Görülüyor ki, tevekkül ile atâlet iki müntehâdır. Zaten Cenâb-ı Hakk'ın emrettiği tevekkül de budur. Şeyh Muhammed Abduh'un dediği gibi, kaza ve kader akidesi Cebrîlik, şenaatinden tecerrüd ederse azim, cüret, istihkar-ı hayat şecaat gibi secâyâ-yı fâzılanın kâffesi, bu akidenin etrafında pervane gibi dönmeye başlar.
“ONLAR SİZİN TUTTUĞUNUZ YOLU BIRAKTILAR!”

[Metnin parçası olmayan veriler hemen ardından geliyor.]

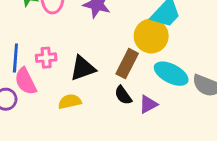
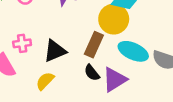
yellow semicircle: (70, 102) -> (45, 81), turned -30
purple triangle: (148, 104) -> (114, 80), size x1.5

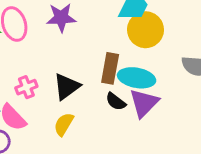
yellow circle: (114, 19) -> (146, 30), moved
cyan ellipse: (133, 51) -> (137, 78), moved

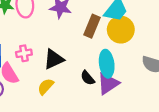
brown rectangle: (110, 68) -> (92, 26), moved
cyan ellipse: (137, 78) -> (107, 64), turned 60

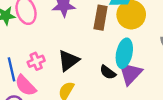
cyan ellipse: (107, 64) -> (124, 53), turned 32

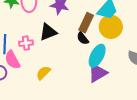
black triangle: (68, 61) -> (48, 32), moved
black semicircle: (108, 72) -> (83, 38), moved

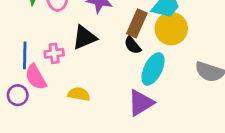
yellow semicircle: (43, 73) -> (79, 94), turned 56
purple triangle: (98, 73) -> (141, 103), moved

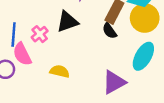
pink cross: (54, 53) -> (40, 34), turned -35
cyan ellipse: (153, 69) -> (143, 56), moved

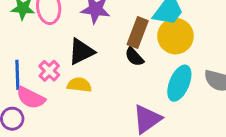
pink semicircle: (22, 54) -> (31, 98), turned -30
yellow semicircle: (60, 71) -> (79, 85), moved

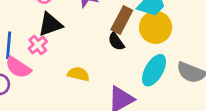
black triangle: (81, 51) -> (50, 24), moved
yellow semicircle: (79, 85) -> (78, 74), moved

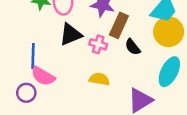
brown rectangle: (122, 20) -> (119, 25), moved
pink cross: (38, 45) -> (98, 44), moved, turned -30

Ey, şu tekrîm-i ilâhîye mazhar olan eslâf-ı güzîn! Acaba mezarlarınızın yarıklarından bakıp da ahlâfınızın bugünkü halini görüyor musunuz? Ah! Onlar sizin tuttuğunuz yolu bıraktılar; girîve-i dalâle saptılar; fırka, şîa münâzaâtı içinde târumâr olup duruyorlar! Öyle bir acze, öyle bir meskenete, öyle bir zillete düştüler ki: Yürekler dayanmaz, ciğerler pâre pâre olur! Toprağınızda bir bakıyye-i rûh yok mudur ki, hurûş etsin de ölmüş kalpleri uyandırsın; dalâle sapmış fikirleri yola getirsin!
Mehmet Akif
Müşavere: Danışma Muvaffakiyet: Başarılı olma, başarı Mücehhez: Yapacağı iş için gerekli her türlü malzeme ile donanmış, hazır duruma getirilmiş, donatılmış. Efrat: Fertler Nakisa: eksiklik, noksan Fütur: Bezginlik, usanç, bıkkınlık Atalet: Hareketsizlik, boş durma, tembellik Müntehâ: Son nokta, son, nihâyet Şenâat: Kötülük, fenâlık, alçaklık Tecerrüd:Uzaklaşma, soyutlanma Şecaat: Yiğitlik, yüreklilik, cesaret Eslâf-ı güzîn: bizden evvel gelenler Ahlâf: Gelecek nesiller
Paris Hayatı
Medeniyet hayatı denilen o dağdağaya alışmadığımdan mıdır nedendir bilmem, Paris'ten, Paris'in o velvele-i tenâhî nâpezîrinden bir türlü hoşlanamadım. Bu itirafımdan dolayı ihtimâl ki hamâkatime hükmedenler bulunur. Onlar hükümlerinde hür oldukları gibi, ben de takdirimde hürüm.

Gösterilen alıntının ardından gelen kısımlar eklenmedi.